Turbidity sensor for washing machines or dishwashers, comprising: - a hollow casing (12) having two hollow arms (20) parallel to a longitudinal axis (A), and - a printed circuit board (24) with two branches (36) spaced apart from each other which carry, respectively, an optical transmitter (26) and an optical receiver (28) connected to the printed circuit board (24) by means of respective terminals (38), in which the printed circuit board (24) can be inserted into said casing (12) by a movement along said longitudinal axis (A) in the course of which said branches (36) of the printed circuit board (24) are inserted into said hollow arms (20) of the hollow casing (12), and in which said hollow casing (12) is provided with integral guide formations (40, 42) formed on the inner surfaces of said hollow arms (20), in which said guide formations (40, 42) receive and orient the receiver and transmitter (26, 28) in the course of the insertion of the printed circuit board (24) into the hollow casing (12) in said longitudinal direction (A).

Description

TURBIDITY SENSOR WITH INTEGRAL GUIDE FORMATIONS FOR EMITTER AND RECEIVER ALIGNMENT
k ~k ~k ~k
DESCRIPTION
Technical field
The present invention relates to a turbidity sensor for washing machines or dishwashers, adapted to detect the level of turbidity of a liquid during a wash cycle.
Background of the invention
Optical sensors adapted to detect the turbidity of a liquid in a washing machine or dishwasher are well known. These sensors typically comprise an optical transmitter which transmits light radiation through the washing liquid and an optical receiver which receives the optical radiation transmitted by the transmitter after the passage of the radiation through the washing liquid. By comparing the measurement of the optical radiation transmitted by the transmitter with the measurement of the optical radiation received by the receiver, the level of turbidity of the washing liquid can be determined.
The precision of turbidity sensors depends on a number of factors, including the dispersion of the optical radiation transmitted by the transmitter. In order to reduce the effects of dispersion, there is a known way of using transmitters which generate a beam having a small cross section in the direction of propagation. For this purpose, use is made, for example, of laser transmitters. However, transmitters of this type are costly. Furthermore, transmitters generating a beam with a small cross section must be aligned very precisely with the receiver .

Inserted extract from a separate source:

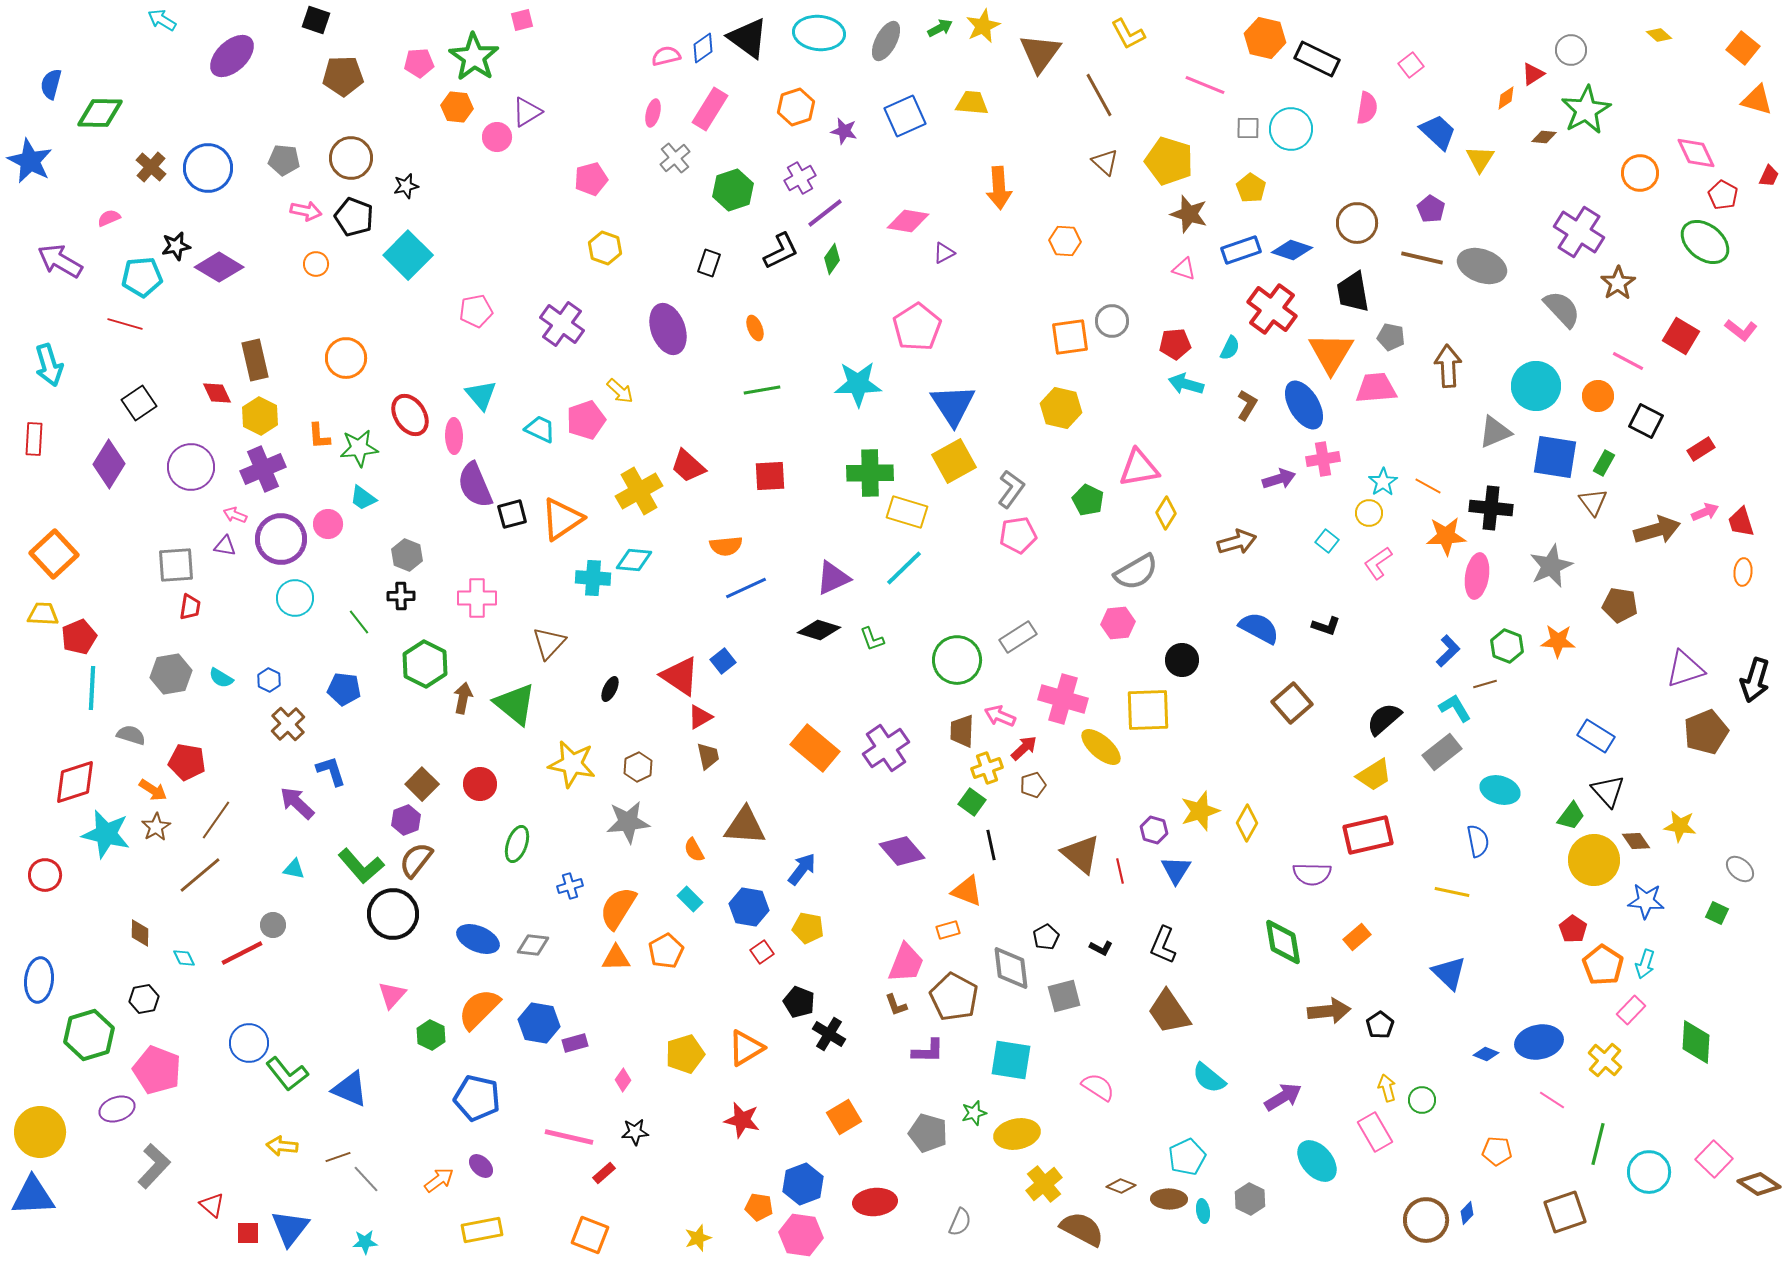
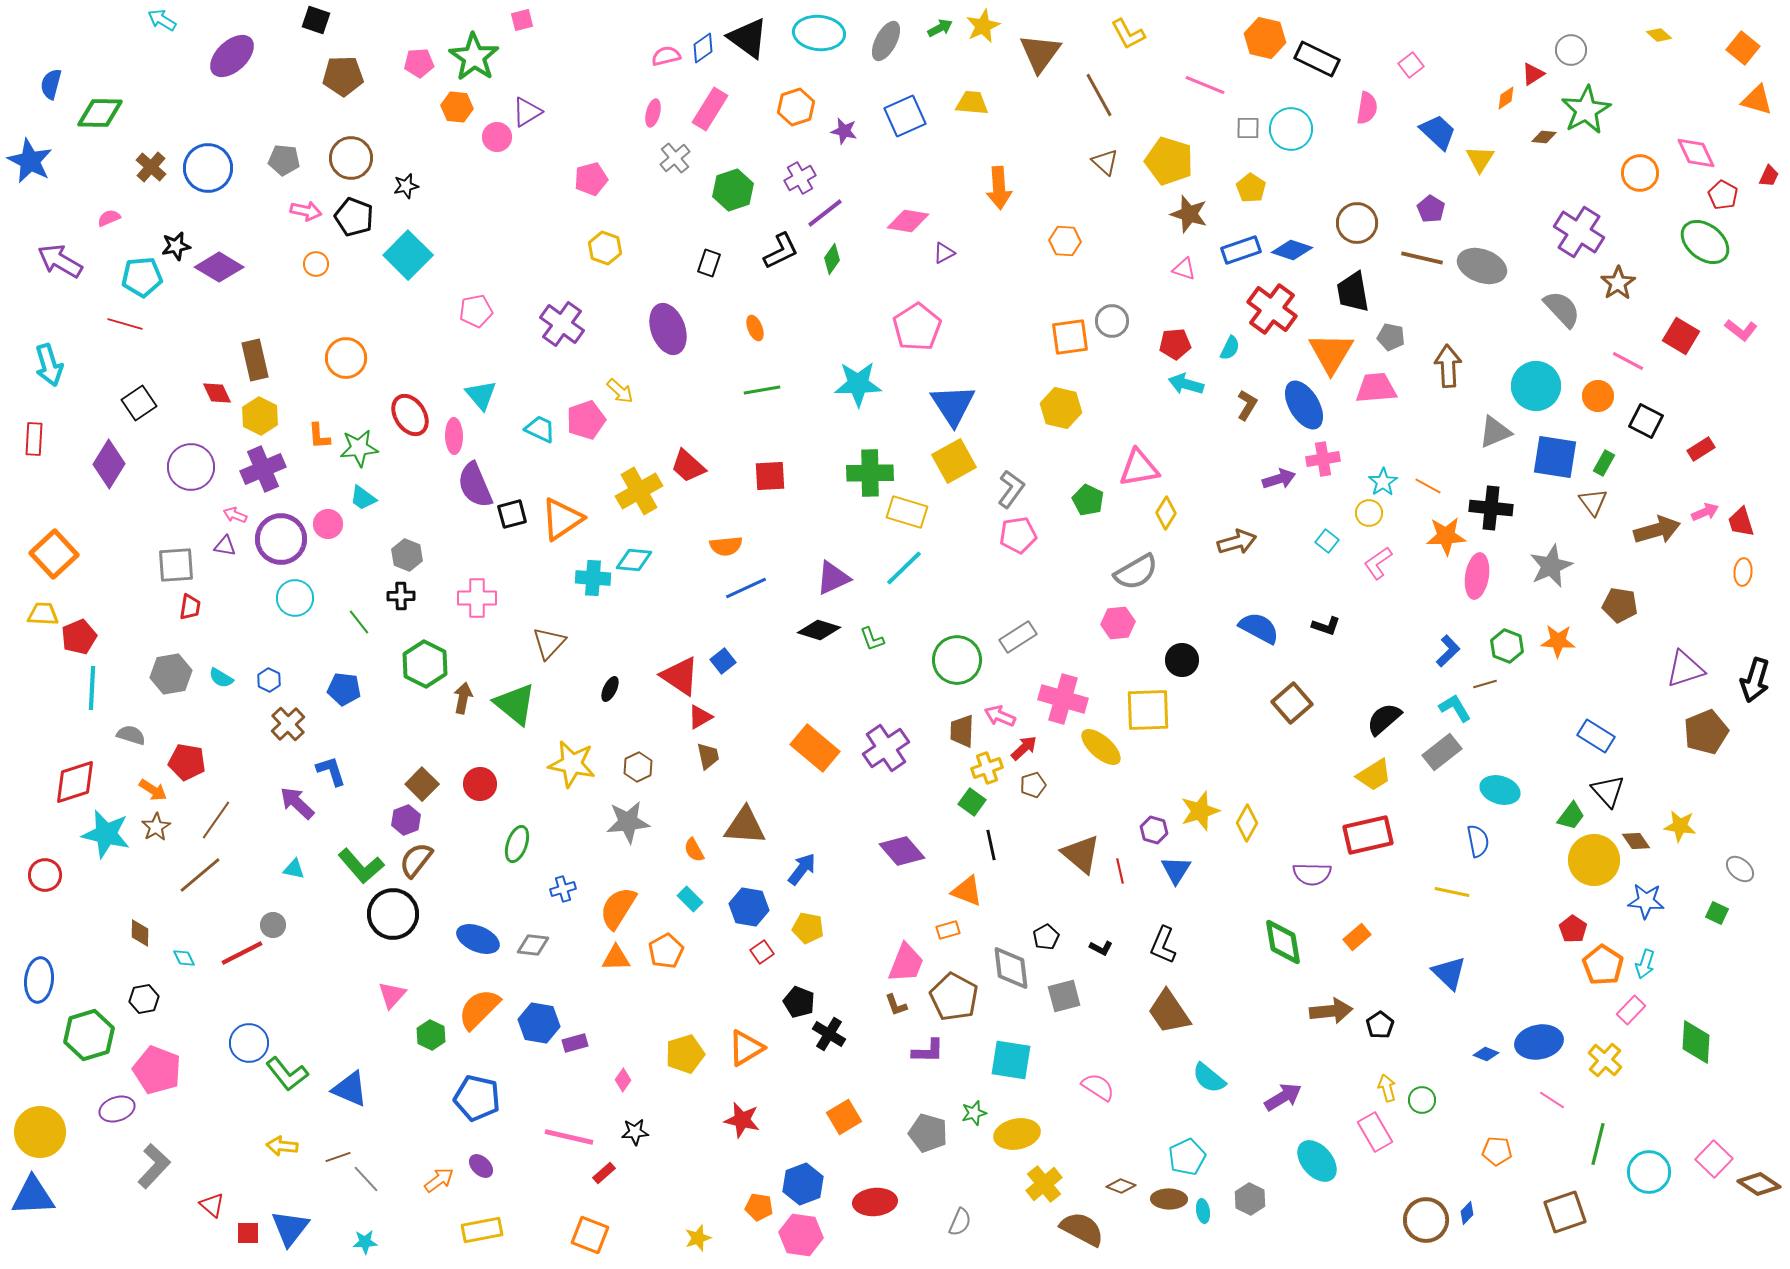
blue cross at (570, 886): moved 7 px left, 3 px down
brown arrow at (1329, 1011): moved 2 px right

US-A-2007/0188763 describes a turbidity sensor comprising a diaphragm system placed between the transmitter and the receiver, enabling the precise alignment of the transmitter and receiver to be avoided. By using the diaphragm it is possible to establish a purely approximate alignment between the transmitter and the receiver, the actual alignment being produced by the diaphragm which generates a measuring beam aligned between the transmitter and the receiver.
The drawback of the solution described in US-A- 2007/0188763 is the need to provide the sensor with an additional component (the diaphragm) in order to align the measuring beam between the transmitter and the receiver.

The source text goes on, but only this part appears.